Let us charter your sail boat, skipper and crew to the Similans, arrange diving and snorkeling gear and customize your independent sailing trip itinerary. We are able to recommend and book charters with or without crew, as well as introduce you to experienced freelance dive staff and guides to accompany you on your adventure. If you are sailing independently throughout the local area on your own boat, please feel free to contact us regarding marine conditions, equipment and insightful tips and information about sailing the islands. Diving and snorkeling sites are listed in our Similan Island Diving Guide / Snorkeling Guide. Please also refer to Similans Islands at a Glance, as well as our Wildlife Page.



Similan Islands Accommodation at a Glance

Island #4 – Koh Miang:

Accomodation options include bungalows, longhouses and tents. Facilities include electricity from 6:00 pm to 6:00 am daily, a simple restaurant and gift shop, public bathrooms and a doctor on duty. As there is no source of fresh drinking-water on the island, please remember to drink only bottled water.

Bungalows: 20 simple, clean and air-conditioned wooden bungalows with en-suite bathrooms, bedding included, most with a view of Princess Bay. Cost: 2000 THB per night, reservations a must.
Longhouses: Two five-room wood and bamboo longhouses with fans, bedding included, communal bathrooms. Cost: 1000 THB per room per night / reservations a must.
Tents: 35 large, simple tents located right next to the beach, bedding, floor pad and mosquito net included, communal bathrooms. Cost: 570 THB per night, reservations a must.

Island #8 – Koh Similan:

Accomodation in tents only. Communal facilities include electricity from 6:00 pm to 6:00 am daily, a simple restaurant and gift shop, as well as public bathrooms. As there is no source of fresh drinking-water on the island, please remember to drink only bottled water.

Tents: Large, simple tents located right next to the beach, bedding, floor pad and mosquito net included, communal bathrooms. Cost: 570 THB per night / reservations not possible. You may also set up your own tent on Koh Similan for a minimum fee.
Contact: Mu Koh Similan National Park

93, Mu 5, Ban Thap Lamu, Phetkasem Rd.,

Lamkaen Sub-District

Amphur Thai Muang, Phang Nga

Thailand 82210

Tel: +66.7645.3272 / Fax: +66.7645.3273

The best way to experience the Similans is from a Similan liveaboard. Spending a 4 day 4 night trip on board floating accommodation is the ultimate way to see the islands and wake up next to some spectacular views.
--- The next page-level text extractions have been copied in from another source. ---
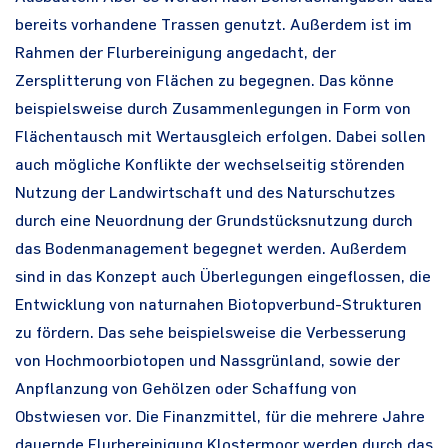
bereits vorhandene Trassen genutzt. Außerdem ist im
Rahmen der Flurbereinigung angedacht, der
Zersplitterung von Flächen zu begegnen. Das könne
beispielsweise durch Zusammenlegungen in Form von
Flächentausch mit Wertausgleich erfolgen. Dabei sollen
auch mögliche Konflikte der wechselseitig störenden
Nutzung der Landwirtschaft und des Naturschutzes
durch eine Neuordnung der Grundstücksnutzung durch
das Bodenmanagement begegnet werden. Außerdem
sind in das Konzept auch Überlegungen eingeflossen, die
Entwicklung von naturnahen Biotopverbund-Strukturen
zu fördern. Das sehe beispielsweise die Verbesserung
von Hochmoorbiotopen und Nassgrünland, sowie der
Anpflanzung von Gehölzen oder Schaffung von
Obstwiesen vor. Die Finanzmittel, für die mehrere Jahre
dauernde Flurbereinigung Klostermoor werden durch das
Most liveaboards moor near the islands at night, meaning that sunset and sunrise have awesome backdrops.

The SY Diva Andaman initially started it’s voyages as cruises through the islands, the diving came at a later stage when the activity was more in demand. As a diver visiting the Similans on a liveaboard is the best option as you wake up next to the dive sites, however, if you are not a diver there are still some excellent options that incorporate snorkelling into the itinerary for you, such as the MV Oktavia.
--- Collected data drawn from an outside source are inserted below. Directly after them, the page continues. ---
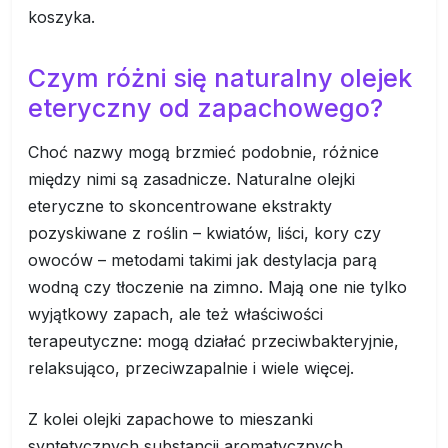
koszyka.
Czym różni się naturalny olejek
eteryczny od zapachowego?
Choć nazwy mogą brzmieć podobnie, różnice
między nimi są zasadnicze. Naturalne olejki
eteryczne to skoncentrowane ekstrakty
pozyskiwane z roślin – kwiatów, liści, kory czy
owoców – metodami takimi jak destylacja parą
wodną czy tłoczenie na zimno. Mają one nie tylko
wyjątkowy zapach, ale też właściwości
terapeutyczne: mogą działać przeciwbakteryjnie,
relaksująco, przeciwzapalnie i wiele więcej.
Z kolei olejki zapachowe to mieszanki
syntetycznych substancji aromatycznych,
A liveaboard is the best way to stay within the Similan Marine National park very comfortably, but if this is not for you then there are other options. The Similans are an excellent destination to escape from the modern world and lose yourself in the stunning natural surroundings of the islands. Here you can relax on the beach, explore the jungle and view points and snorkel in the shallows off the shores edge.

Similan Islands #4 and #8 even have accommodation options, allowing you to stay well beyond the last speedboat heads back to main land. The accommodation options are simple, with basic facilities and amenities. You can rent a bungalow for a few nights or camp out in a tent under the stars and close to nature. All on-land accommodation is maintained by the National Park head office.